Absolutely not. Flirting behaviors such as smiling, giggling, winking, and complimenting do not mean that someone is automatically giving consent for sexual behavior.

Is regretted sex the same as sexual assault?

No. Regretted sex occurs when two people consent to sexual activity but one or both of them feel guilty or experience regret afterwards. In contrast, sexual assault is when one person proceeds with sexual behavior without another person's consent.

I didn't report a sexual assault immediately after it happened. Is it too late to report it now?

It's common not to report sexual assault right after it happened. If you experienced sexual assault, it's never too late to report it. Even if the incident happened days, weeks, months, or years ago. Reporting it can provide you with valuable support and resources.

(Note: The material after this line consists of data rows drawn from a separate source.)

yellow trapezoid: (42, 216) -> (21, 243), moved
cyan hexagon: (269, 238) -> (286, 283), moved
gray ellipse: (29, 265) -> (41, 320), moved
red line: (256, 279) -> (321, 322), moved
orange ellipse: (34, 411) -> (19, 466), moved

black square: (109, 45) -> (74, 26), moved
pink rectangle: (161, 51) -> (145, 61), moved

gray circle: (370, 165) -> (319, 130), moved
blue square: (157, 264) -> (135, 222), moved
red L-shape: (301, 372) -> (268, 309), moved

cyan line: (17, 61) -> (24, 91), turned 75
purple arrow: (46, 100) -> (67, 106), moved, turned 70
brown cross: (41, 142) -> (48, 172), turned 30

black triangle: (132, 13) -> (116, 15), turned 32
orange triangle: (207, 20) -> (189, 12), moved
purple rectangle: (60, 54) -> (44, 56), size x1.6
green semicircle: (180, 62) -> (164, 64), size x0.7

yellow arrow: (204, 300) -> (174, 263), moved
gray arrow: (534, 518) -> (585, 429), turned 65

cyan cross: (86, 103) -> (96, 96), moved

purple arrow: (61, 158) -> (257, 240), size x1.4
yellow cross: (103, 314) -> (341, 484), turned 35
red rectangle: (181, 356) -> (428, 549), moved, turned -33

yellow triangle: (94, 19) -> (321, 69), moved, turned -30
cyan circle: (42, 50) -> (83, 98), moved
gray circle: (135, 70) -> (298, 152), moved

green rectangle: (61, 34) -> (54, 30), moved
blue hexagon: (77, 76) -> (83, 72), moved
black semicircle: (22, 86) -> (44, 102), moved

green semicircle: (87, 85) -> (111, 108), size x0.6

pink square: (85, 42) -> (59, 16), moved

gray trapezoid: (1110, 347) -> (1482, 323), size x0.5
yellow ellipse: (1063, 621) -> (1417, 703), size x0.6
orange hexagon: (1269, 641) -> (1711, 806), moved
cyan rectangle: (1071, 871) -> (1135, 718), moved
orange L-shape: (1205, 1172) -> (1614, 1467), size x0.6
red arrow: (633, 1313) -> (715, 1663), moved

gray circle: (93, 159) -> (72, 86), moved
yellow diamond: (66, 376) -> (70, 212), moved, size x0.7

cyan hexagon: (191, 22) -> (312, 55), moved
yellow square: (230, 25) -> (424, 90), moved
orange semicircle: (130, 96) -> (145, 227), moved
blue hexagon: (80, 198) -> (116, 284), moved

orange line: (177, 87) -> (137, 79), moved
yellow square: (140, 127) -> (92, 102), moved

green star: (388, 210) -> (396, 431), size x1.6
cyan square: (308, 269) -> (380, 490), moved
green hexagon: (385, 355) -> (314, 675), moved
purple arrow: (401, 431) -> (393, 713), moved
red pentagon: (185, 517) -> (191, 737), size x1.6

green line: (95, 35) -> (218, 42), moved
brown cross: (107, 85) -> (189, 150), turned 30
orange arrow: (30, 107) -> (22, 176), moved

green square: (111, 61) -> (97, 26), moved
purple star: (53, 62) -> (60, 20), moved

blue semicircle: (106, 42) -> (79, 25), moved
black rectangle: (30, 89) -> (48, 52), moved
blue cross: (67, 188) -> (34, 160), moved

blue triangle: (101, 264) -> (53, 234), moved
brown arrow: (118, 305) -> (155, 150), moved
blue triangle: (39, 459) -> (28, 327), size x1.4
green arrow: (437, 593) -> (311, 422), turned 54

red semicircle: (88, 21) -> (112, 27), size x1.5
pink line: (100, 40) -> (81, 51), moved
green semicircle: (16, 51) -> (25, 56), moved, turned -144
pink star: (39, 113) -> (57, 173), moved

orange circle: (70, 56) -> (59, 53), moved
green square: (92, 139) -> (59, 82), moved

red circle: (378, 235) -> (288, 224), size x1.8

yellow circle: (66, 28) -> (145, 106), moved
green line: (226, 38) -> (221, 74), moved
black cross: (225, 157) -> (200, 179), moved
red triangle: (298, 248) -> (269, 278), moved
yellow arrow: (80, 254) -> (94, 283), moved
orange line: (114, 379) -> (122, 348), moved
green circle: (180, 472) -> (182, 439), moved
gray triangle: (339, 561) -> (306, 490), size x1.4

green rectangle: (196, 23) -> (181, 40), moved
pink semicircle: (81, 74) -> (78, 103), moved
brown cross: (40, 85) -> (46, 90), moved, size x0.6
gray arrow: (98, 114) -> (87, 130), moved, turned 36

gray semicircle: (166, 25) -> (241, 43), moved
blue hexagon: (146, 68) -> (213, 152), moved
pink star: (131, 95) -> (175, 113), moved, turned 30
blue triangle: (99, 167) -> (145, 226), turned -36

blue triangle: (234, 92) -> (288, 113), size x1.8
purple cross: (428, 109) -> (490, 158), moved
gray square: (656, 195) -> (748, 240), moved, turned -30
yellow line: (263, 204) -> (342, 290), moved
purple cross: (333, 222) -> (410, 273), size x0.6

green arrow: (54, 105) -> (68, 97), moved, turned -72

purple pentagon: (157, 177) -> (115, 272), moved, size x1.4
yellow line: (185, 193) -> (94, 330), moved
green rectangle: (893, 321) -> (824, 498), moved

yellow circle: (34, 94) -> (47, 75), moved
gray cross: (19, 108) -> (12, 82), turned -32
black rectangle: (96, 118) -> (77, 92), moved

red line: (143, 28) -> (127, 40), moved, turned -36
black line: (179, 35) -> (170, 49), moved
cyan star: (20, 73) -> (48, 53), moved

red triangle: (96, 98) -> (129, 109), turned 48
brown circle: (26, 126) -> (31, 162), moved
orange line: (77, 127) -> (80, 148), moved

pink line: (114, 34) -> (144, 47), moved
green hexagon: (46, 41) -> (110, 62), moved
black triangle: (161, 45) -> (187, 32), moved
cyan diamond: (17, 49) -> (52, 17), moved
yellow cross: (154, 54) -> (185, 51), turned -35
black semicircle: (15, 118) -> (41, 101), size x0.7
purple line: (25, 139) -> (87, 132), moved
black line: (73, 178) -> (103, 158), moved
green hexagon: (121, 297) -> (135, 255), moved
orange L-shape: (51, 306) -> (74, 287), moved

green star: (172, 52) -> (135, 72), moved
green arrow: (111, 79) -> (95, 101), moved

What can I do if someone I know has been sexually assaulted?

Be a good listener and offer to go with them to seek support. Tell them that everything will be okay and let them know you believe in them.

What do I do if someone I know has sexually assaulted someone else?

Inform the Title IX Coordinator at your college or university and ask for assistance.

What can I do to help prevent sexual assault?

Communicate with your friends and agree to look out for one another. Let your friends know if you plan on leaving with someone, where you're going, and when you'll return. Trust your instincts. If something doesn't feel right to you, leave and go to a safe place right away.